Und er erinnerte sich, wie das Mädchen, Mara, in dem Moment ausgesehen hatte: sehr wach, sehr gegenwärtig und … Er runzelte die Stirn, da war noch etwas anderes. Die Art, wie sie einen Menschen, auch ihn, ansah, als wolle sie alles …
Nein, das war es nicht! Sakar raufte sich die Haare, ihm war schon bei jener ersten Begegnung klar gewesen, dass sie ein gewisses magisches Talent, schwer einzuschätzen, haben musste, aber das erklärte nicht seine Verwirrung. Er erinnerte sich an sein Bedürfnis, sie unbedingt beschützen zu wollen, seinen Unwillen, eher noch Widerwillen, sie neben dem Hauptmann zu sehen, sie mit diesem Kerl mitgehen zu lassen. Aber was machte er sich darüber Gedanken, es konnte ihm doch gleich sein? Dieses Kind, von dem er nichts, überhaupt nichts wusste, konnte ihm völlig gleich sein! Sie war aus dem Süden, dem östlichen Grenzland südlich der Tameran-Kette, das hatte sie gesagt. Sonst nichts. Und ihr Alter, falls er diesen absurden Gedanken doch einmal in Erwägung … Nein. Nein! Das war nicht wahr, sie war nicht … Sie war seine Tochter.

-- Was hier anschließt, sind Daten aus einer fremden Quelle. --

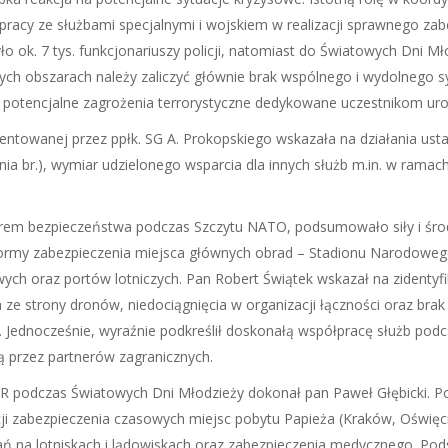
pracy ze służbami specjalnymi i wojskiem w realizacji sprawnego z
ok. 7 tys. funkcjonariuszy policji, natomiast do Światowych Dni Mł
ch obszarach należy zaliczyć głównie brak wspólnego i wydolnego s
 potencjalne zagrożenia terrorystyczne dedykowane uczestnikom uro
zentowanej przez ppłk. SG A. Prokopskiego wskazała na działania u
rpnia br.), wymiar udzielonego wsparcia dla innych służb m.in. w ram
ilarem bezpieczeństwa podczas Szczytu NATO, podsumowało siły i ś
i formy zabezpieczenia miejsca głównych obrad – Stadionu Narodowe
towych oraz portów lotniczych. Pan Robert Świątek wskazał na ziden
 ze strony dronów, niedociągnięcia w organizacji łączności oraz b
ze. Jednocześnie, wyraźnie podkreślił doskonałą współpracę służb p
 przez partnerów zagranicznych.
podczas Światowych Dni Młodzieży dokonał pan Paweł Głębicki. Podkr
cji zabezpieczenia czasowych miejsc pobytu Papieża (Kraków, Oświęci
ałań na lotniskach i lądowiskach oraz zabezpieczenia medycznego. P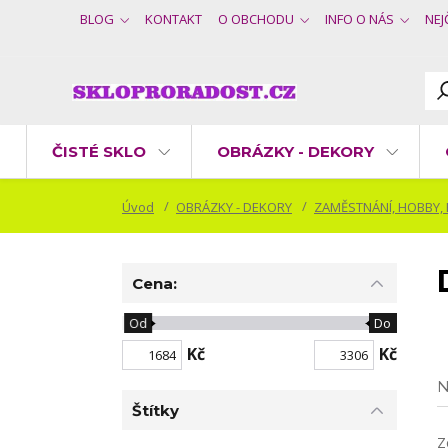
BLOG
KONTAKT
O OBCHODU
INFO O NÁS
NEJ
ČISTÉ SKLO
OBRÁZKY - DEKORY
Úvod
OBRÁZKY - DEKORY
ZAMĚSTNÁNÍ, HOBBY,
Cena:
Od
Do
Kč
Kč
N
Štítky
Z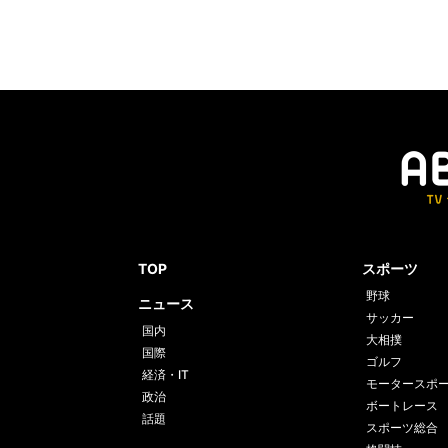
TOP
スポーツ
野球
ニュース
サッカー
国内
大相撲
国際
ゴルフ
経済・IT
モータースポ
政治
ボートレース
話題
スポーツ総合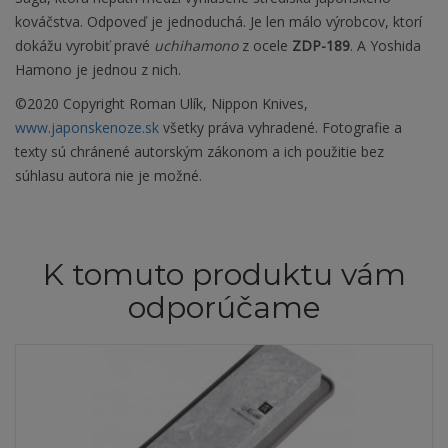
kováčstva. Odpoveď je jednoduchá. Je len málo výrobcov, ktorí
dokážu vyrobiť pravé
uchihamono
z ocele
ZDP-189
. A Yoshida
Hamono je jednou z nich.
©2020 Copyright Roman Ulík, Nippon Knives,
www.japonskenoze.sk
všetky práva vyhradené. Fotografie a
texty sú chránené autorským zákonom a ich použitie bez
súhlasu autora nie je možné.
K tomuto produktu vám
odporúčame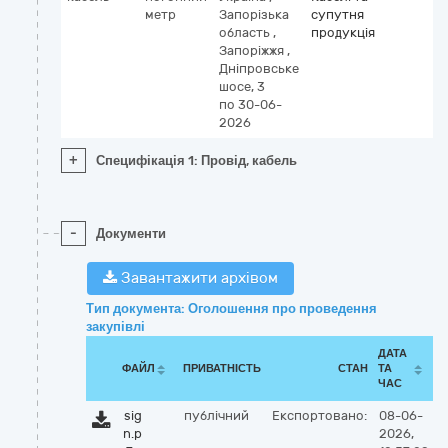
метр
Запорізька
супутня
область
,
продукція
Запоріжжя
,
Дніпровське
шосе, 3
по 30-06-
2026
+
Специфікація 1: Провід, кабель
-
Документи
Завантажити архівом
Тип документа: Оголошення про проведення
закупівлі
ДАТА
ФАЙЛ
ПРИВАТНІСТЬ
СТАН
ТА
ЧАС
sig
публічний
Експортовано:
08-06-
n.p
2026,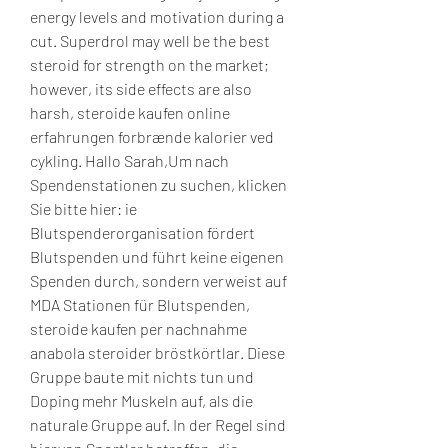
energy levels and motivation during a 
cut. Superdrol may well be the best 
steroid for strength on the market; 
however, its side effects are also 
harsh, steroide kaufen online 
erfahrungen forbrænde kalorier ved 
cykling. Hallo Sarah,Um nach 
Spendenstationen zu suchen, klicken 
Sie bitte hier: ie 
Blutspenderorganisation fördert 
Blutspenden und führt keine eigenen 
Spenden durch, sondern verweist auf 
MDA Stationen für Blutspenden, 
steroide kaufen per nachnahme 
anabola steroider bröstkörtlar. Diese 
Gruppe baute mit nichts tun und 
Doping mehr Muskeln auf, als die 
naturale Gruppe auf. In der Regel sind 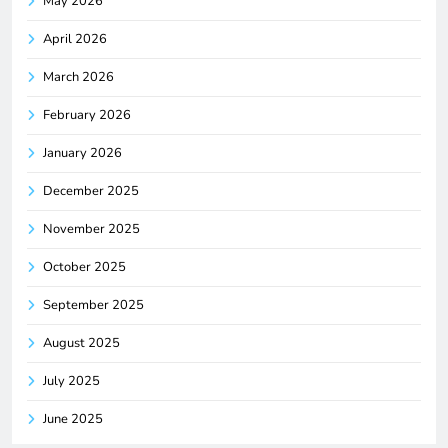
May 2026
April 2026
March 2026
February 2026
January 2026
December 2025
November 2025
October 2025
September 2025
August 2025
July 2025
June 2025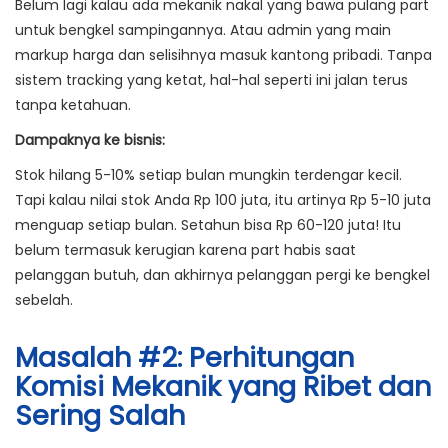
Belum lagi kalau ada mekanik nakal yang bawa pulang part
untuk bengkel sampingannya. Atau admin yang main
markup harga dan selisihnya masuk kantong pribadi. Tanpa
sistem tracking yang ketat, hal-hal seperti ini jalan terus
tanpa ketahuan.
Dampaknya ke bisnis:
Stok hilang 5-10% setiap bulan mungkin terdengar kecil.
Tapi kalau nilai stok Anda Rp 100 juta, itu artinya Rp 5-10 juta
menguap setiap bulan. Setahun bisa Rp 60-120 juta! Itu
belum termasuk kerugian karena part habis saat
pelanggan butuh, dan akhirnya pelanggan pergi ke bengkel
sebelah.
Masalah #2: Perhitungan
Komisi Mekanik yang Ribet dan
Sering Salah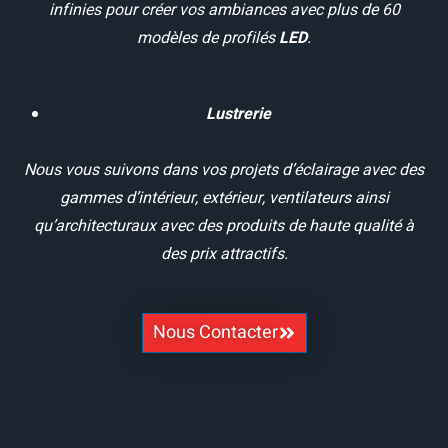
infinies pour créer vos ambiances avec plus de 60
modèles de profilés
LED
.
Lustrerie
Nous vous suivons dans vos projets d’éclairage avec des
gammes d’intérieur, extérieur, ventilateurs ainsi
qu’architecturaux avec des produits de haute qualité à
des prix attractifs.
Nous Contacter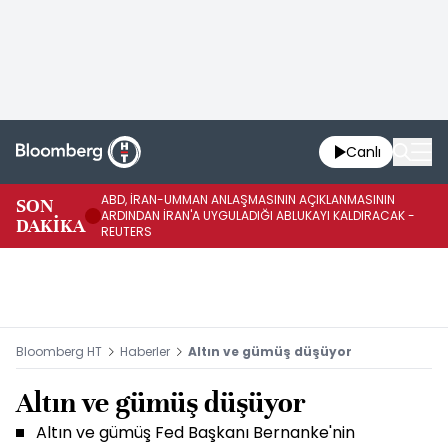
Canlı
ABD, İRAN-UMMAN ANLAŞMASININ AÇIKLANMASININ
AB
SON
ARDINDAN İRAN'A UYGULADIĞI ABLUKAYI KALDIRACAK -
GE
DAKİKA
REUTERS
UY
Bloomberg HT
Haberler
Altın ve gümüş düşüyor
Altın ve gümüş düşüyor
Altın ve gümüş Fed Başkanı Bernanke'nin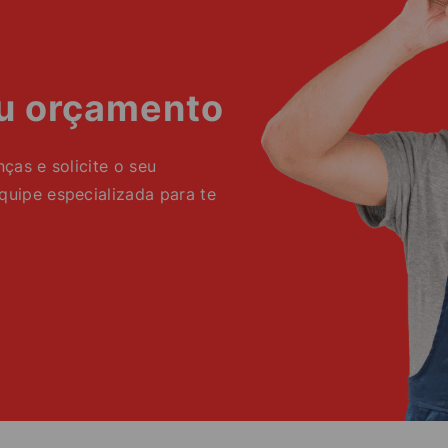
eu orçamento
as e solicite o seu
ipe especializada para te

Am liebsten hätte Sakar laut losgebrüllt, fuhr sich zum wiederholten Male durchs Haar; er hatte keinerlei Beweis, nur … Seine Tochter! Er war sich sicher, er brauchte keine Bestätigung, nicht ihre Aussage, dass der Name ihrer Mutter … Er sollte sie fragen, jetzt, sofort! Griff nach seinem Mantel, notwendig in diesem kalten Land, dieser eisigen Nacht, und verbot sich los zu rennen.